DPME is no longer included in released binaries.
The direct computation of electrostatics
is not intended to be used during
real calculations, but rather as a testing or
comparison measure. Because of the
computational complexity for performing
direct calculations, this is much
slower than using DPMTA or PME to compute full
electrostatics for large systems.
In the case of periodic boundary conditions,
the nearest image convention is used rather than a
full Ewald sum.
- FullDirect
calculate full electrostatics directly?
Acceptable Values: yes or no
Default Value: no
Description: Specifies whether or not direct computation of
full electrostatics should be performed.
One of the areas of current research being studied using NAMD is the
exploration of better methods for performing multiple timestep integration.
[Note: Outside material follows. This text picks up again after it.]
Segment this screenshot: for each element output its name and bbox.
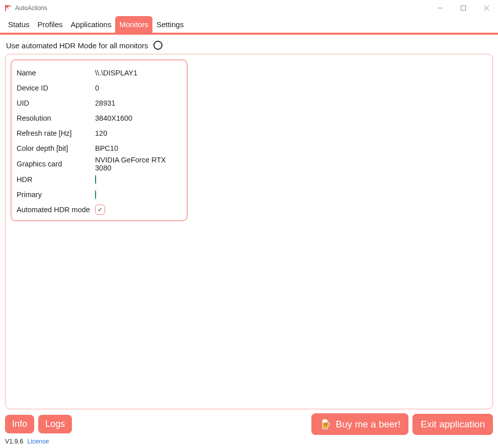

Currently the only available method is the impulse-based Verlet-I or r-RESPA
method which is stable for timesteps up to 4 fs for long-range electrostatic
forces, 2 fs for short-range nonbonded forces, and 1 fs for bonded forces
Setting rigid all (i.e., using SHAKE) increases these timesteps to
6 fs, 2 fs, and 2 fs respectively but eliminates bond motion for hydrogen.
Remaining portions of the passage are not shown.